In his interviews and exclusively in the Naruto manga, he commonly mentions his deceased plant, Ukki-kun. According to Kishimoto, the first time he had an office plant, due to missing the country atmosphere, he fed it undiluted plant food. He continued purchasing several other plants afterwards, but many of them perished.
When Kishimoto was originally creating the Naruto series, he looked to other shōnen manga for influences while attempting to make his characters as unique as possible. Kishimoto cites Akira Toriyama's Dragon Ball series as one of these influences, noting that Son Goku, the protagonist of Dragon Ball, was a key factor when creating Naruto Uzumaki due to his energetic and mischievous personality. To complement the character Naruto, Kishimoto worked on creating a rival that was a "cool genius", as he believed this was "the archetypal rival character". After reviewing different manga for ideas, he ultimately developed Sasuke Uchiha. When creating the primary heroine,of vegeta Kishimoto admitted, "I don't have a definite image of what a heroine should be". He eventually created Sakura Haruno, emphasizing "her energy and flirtatious spirit" as her primary characteristics. These three characters would be the mold for the other three main Naruto teams. For Kishimoto, Sasuke remains the most difficult character for him to draw. While drawing, errors and mishaps commonly result in Sasuke's youthful appearance being lost, a result of Kishimoto's inexperience in drawing characters mature beyond their years. Despite the time and energy Kishimoto spends drawing Sasuke, Sasuke has become his favorite character to draw.

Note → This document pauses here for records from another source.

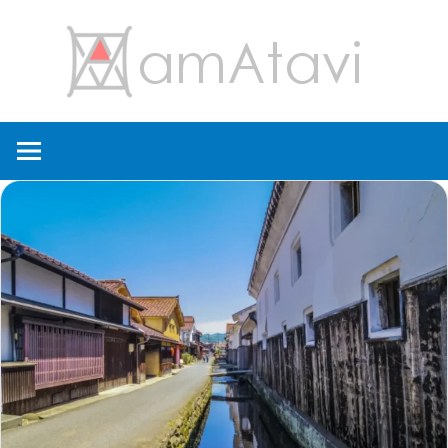
コ
amA
ン
テ
ン
旅
ツ
を
へ
見
ス
て
キ
→
ッ
旅
プ
に
出
よ
う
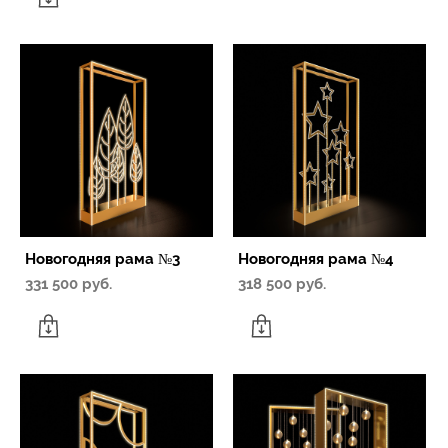
Новогодняя рама №3
Новогодняя рама №4
331 500 pуб.
318 500 pуб.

When drawing the characters, Kishimoto follows a five-step process that he consistently follows: concept and rough sketch, drafting, inking, shading, and coloring. These steps are followed when he is drawing the actual manga and making the color illustrations that commonly adorn the cover of tankōbon, the cover of Weekly Shōnen Jump, or other media, but the toolkit he utilizes occasionally changes. For instance, he utilized an airbrush for one illustration for a Weekly Shōnen Jump cover, but decided not to use it for future drawings largely due to the cleanup required.
When Kishimoto was creating the setting of the Naruto manga, he initially concentrated on the designs for village of Konohagakure, the primary setting of the series. Kishimoto asserts that his design for Konohagakure was created "pretty spontaneously without much thought", but admits that the scenery is based on his home in Okayama Prefecture. Kishimoto created Konohagakure without specifying a specific era or location in the real world, noting that the village is "just a place in [his] head". Without a specific time period, Kishimoto included modern elements in the series such as convenience stores, but specifically excluded projectile weapons and vehicles from the storyline. For reference materials, Kishimoto performs his own research into Japanese culture and alludes to it in his work. In an interview, he commented that he "often visits Japanese gardens and [goes] to Kabuki performances" for reference material.
Kishimoto added that, as Naruto takes place in a "Japanese fantasy world," the creator has to "set certain rules, in a systematic way" so that he could easily "convey the story". Kishimoto wanted to "draw on" the Chinese zodiac tradition, which had a long-standing presence in Japan; the zodiac hand signs originate from this. Regarding technology Kishimoto said that Naruto would not have any firearms. He said he may include automobiles, aircraft, and "low-processing" computers; Kishimoto specified the computers would "maybe" be eight-bit and that they would "definitely not" be sixteen-bit.